#### [The task]
Count the lines below containing "trabajadores". Number only.

#### [Supplied material]
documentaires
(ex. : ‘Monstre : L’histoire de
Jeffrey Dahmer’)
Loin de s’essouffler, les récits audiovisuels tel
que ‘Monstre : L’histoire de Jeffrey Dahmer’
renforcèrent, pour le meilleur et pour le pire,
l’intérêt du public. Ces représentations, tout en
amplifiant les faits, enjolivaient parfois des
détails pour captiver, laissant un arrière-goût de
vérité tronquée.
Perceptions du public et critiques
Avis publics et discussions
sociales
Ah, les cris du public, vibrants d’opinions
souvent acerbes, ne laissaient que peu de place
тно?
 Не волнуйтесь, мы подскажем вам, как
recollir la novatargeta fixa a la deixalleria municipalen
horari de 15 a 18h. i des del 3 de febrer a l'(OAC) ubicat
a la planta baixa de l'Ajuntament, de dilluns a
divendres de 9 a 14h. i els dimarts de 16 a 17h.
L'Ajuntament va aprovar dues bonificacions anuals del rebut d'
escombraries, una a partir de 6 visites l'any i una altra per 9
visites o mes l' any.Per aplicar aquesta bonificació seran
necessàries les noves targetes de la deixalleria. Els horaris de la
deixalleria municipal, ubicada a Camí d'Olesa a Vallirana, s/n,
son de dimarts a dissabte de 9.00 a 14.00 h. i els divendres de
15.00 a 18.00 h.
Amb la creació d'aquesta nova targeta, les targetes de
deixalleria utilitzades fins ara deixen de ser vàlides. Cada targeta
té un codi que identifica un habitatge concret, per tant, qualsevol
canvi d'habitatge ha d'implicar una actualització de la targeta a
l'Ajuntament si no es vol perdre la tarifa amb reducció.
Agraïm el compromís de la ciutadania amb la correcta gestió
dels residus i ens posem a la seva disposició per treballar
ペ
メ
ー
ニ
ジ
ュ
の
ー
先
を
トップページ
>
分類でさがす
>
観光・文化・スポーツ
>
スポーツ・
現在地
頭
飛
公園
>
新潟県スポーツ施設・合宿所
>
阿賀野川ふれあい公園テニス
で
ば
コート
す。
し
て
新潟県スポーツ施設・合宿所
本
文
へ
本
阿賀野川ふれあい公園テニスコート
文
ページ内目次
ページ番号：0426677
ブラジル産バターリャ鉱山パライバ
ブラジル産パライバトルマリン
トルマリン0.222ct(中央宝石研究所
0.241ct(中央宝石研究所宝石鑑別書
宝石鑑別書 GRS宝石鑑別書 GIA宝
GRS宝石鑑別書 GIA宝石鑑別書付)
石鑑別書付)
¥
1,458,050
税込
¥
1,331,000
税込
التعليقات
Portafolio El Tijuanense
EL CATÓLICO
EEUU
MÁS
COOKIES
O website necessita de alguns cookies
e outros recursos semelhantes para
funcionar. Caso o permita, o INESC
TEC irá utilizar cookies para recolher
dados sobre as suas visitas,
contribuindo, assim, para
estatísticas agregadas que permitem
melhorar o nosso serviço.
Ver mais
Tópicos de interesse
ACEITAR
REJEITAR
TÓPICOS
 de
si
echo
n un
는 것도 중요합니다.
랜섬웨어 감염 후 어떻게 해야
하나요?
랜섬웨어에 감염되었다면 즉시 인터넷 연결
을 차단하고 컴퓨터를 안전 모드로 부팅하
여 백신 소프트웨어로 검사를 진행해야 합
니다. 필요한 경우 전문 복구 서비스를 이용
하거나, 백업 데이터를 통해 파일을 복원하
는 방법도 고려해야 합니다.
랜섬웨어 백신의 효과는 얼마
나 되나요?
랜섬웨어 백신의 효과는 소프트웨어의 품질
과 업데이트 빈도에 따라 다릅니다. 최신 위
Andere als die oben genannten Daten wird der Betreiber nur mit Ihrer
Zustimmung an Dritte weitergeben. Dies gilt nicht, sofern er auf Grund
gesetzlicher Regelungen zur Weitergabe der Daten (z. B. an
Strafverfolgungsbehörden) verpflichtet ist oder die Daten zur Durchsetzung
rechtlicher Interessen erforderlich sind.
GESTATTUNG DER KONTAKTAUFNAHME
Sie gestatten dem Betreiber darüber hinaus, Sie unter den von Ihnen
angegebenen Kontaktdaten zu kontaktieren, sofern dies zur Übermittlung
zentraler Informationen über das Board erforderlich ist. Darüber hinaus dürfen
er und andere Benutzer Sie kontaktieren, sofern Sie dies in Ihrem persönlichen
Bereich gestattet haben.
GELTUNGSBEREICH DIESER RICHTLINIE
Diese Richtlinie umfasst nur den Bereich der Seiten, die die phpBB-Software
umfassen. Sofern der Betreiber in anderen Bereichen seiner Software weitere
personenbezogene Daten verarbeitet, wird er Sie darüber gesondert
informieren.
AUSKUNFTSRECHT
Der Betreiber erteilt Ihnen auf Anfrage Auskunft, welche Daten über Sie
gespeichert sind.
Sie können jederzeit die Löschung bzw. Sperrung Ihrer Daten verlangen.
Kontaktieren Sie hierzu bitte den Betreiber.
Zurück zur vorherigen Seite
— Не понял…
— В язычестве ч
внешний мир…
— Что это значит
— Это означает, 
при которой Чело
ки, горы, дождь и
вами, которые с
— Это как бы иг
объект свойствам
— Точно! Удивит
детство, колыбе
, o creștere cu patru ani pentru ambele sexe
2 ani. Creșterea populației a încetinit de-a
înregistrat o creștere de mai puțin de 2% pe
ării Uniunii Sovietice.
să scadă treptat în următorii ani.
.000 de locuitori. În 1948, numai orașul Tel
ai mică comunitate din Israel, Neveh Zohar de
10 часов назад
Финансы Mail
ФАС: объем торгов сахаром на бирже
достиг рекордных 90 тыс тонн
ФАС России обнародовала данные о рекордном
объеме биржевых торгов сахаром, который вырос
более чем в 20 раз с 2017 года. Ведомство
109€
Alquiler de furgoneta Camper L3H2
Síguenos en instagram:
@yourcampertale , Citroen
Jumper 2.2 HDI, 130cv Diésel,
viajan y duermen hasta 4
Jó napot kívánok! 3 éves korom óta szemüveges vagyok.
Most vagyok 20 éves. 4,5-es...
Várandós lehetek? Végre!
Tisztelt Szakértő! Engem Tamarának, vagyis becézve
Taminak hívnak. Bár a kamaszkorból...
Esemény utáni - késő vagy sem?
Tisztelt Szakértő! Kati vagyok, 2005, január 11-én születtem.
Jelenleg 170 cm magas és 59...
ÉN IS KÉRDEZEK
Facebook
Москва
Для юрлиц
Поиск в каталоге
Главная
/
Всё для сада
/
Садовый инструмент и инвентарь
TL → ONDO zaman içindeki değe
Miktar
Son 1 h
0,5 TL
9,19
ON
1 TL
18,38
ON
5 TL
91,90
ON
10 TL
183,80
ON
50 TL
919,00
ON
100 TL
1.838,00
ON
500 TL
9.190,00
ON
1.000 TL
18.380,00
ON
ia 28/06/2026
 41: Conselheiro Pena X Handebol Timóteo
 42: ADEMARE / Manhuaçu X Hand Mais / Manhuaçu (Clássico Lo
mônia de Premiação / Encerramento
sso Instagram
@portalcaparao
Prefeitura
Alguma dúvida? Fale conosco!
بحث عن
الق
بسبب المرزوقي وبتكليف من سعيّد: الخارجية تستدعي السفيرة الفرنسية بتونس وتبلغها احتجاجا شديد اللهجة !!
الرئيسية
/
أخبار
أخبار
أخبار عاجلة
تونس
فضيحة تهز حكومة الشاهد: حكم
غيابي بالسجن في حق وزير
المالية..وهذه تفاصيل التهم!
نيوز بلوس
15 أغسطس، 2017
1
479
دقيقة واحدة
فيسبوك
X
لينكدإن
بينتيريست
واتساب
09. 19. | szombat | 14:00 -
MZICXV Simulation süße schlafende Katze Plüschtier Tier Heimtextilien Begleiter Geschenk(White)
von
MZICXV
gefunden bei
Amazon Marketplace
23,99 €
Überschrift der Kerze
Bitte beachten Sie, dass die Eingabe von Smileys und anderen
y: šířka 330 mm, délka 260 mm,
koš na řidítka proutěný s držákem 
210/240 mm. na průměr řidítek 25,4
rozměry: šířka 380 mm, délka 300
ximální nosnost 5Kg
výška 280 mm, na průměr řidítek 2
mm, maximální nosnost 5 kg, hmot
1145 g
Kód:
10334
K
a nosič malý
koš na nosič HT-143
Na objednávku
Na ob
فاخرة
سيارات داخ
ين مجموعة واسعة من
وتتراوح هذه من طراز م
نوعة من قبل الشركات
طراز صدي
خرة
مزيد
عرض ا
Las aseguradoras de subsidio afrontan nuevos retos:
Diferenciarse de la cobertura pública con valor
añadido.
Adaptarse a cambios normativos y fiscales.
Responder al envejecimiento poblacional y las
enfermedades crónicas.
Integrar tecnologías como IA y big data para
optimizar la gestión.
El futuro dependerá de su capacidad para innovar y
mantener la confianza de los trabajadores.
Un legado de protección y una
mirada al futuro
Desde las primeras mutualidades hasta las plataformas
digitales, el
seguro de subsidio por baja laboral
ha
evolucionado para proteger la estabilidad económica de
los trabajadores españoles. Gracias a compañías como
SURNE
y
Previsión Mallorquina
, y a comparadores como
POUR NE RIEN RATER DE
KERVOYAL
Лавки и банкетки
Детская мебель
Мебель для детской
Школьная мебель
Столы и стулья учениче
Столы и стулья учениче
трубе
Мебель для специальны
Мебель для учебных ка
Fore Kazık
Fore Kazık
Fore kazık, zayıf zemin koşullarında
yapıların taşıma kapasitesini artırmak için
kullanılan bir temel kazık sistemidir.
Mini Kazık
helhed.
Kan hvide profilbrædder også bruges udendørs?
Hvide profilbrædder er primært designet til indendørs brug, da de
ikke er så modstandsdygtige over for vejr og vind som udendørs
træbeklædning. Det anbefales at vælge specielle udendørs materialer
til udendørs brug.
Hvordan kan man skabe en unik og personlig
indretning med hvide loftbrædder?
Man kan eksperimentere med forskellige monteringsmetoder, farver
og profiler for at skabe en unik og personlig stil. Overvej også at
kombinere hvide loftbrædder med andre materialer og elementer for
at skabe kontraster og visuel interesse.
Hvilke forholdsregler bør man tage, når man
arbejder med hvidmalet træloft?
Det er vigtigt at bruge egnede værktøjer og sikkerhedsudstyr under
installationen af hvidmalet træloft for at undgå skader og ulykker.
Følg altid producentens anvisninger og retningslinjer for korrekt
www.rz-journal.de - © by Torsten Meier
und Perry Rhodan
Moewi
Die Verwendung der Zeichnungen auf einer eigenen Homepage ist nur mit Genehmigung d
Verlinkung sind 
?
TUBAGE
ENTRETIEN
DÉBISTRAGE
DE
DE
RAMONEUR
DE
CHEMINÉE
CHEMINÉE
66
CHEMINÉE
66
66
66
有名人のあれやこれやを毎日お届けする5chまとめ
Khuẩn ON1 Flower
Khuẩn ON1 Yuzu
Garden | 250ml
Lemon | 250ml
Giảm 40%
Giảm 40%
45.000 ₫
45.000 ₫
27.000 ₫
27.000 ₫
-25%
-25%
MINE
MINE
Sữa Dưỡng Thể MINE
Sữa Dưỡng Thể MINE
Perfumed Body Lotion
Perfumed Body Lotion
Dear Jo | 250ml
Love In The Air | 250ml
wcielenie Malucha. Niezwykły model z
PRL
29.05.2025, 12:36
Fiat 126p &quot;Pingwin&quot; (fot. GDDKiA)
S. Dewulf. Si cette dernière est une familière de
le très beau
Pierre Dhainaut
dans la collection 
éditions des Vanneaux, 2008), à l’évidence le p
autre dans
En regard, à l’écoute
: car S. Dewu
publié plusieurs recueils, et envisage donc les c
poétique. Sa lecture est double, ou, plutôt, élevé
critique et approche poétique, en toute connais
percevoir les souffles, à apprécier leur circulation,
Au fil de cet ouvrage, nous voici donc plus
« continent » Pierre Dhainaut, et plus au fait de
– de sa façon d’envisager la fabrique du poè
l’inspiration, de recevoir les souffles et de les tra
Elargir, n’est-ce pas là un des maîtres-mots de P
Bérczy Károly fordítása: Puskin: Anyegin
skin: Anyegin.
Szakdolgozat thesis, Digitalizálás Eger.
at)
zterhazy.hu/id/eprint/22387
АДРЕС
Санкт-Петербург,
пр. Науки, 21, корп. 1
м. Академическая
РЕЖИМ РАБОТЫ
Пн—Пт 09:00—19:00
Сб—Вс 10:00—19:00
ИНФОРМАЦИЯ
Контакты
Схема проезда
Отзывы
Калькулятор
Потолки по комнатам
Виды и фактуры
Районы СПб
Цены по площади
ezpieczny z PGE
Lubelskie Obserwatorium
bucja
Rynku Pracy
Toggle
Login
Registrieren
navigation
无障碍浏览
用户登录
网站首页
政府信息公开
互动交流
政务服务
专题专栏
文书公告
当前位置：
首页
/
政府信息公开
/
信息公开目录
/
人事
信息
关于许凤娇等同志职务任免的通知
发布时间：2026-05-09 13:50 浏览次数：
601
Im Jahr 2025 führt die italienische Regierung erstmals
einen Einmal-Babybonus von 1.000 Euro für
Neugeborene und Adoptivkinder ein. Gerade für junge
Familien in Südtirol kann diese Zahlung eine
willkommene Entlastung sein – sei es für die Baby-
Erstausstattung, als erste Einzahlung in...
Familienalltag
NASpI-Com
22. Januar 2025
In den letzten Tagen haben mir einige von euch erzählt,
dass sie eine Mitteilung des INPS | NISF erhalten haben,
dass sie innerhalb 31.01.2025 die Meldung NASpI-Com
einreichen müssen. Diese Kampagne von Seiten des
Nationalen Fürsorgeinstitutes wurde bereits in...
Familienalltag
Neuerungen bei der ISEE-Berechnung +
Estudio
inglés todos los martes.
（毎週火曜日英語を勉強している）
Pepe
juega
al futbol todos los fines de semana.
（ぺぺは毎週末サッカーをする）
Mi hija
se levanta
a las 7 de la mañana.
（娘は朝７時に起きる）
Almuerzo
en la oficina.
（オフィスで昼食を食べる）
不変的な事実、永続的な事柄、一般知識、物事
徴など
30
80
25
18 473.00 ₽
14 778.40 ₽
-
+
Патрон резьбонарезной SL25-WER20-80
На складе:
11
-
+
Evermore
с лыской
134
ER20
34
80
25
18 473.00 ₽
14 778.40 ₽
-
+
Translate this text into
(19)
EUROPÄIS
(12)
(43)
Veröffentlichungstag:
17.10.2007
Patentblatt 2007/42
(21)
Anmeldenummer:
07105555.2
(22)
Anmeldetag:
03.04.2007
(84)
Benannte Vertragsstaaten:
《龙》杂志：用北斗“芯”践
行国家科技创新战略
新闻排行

#### [Response]
2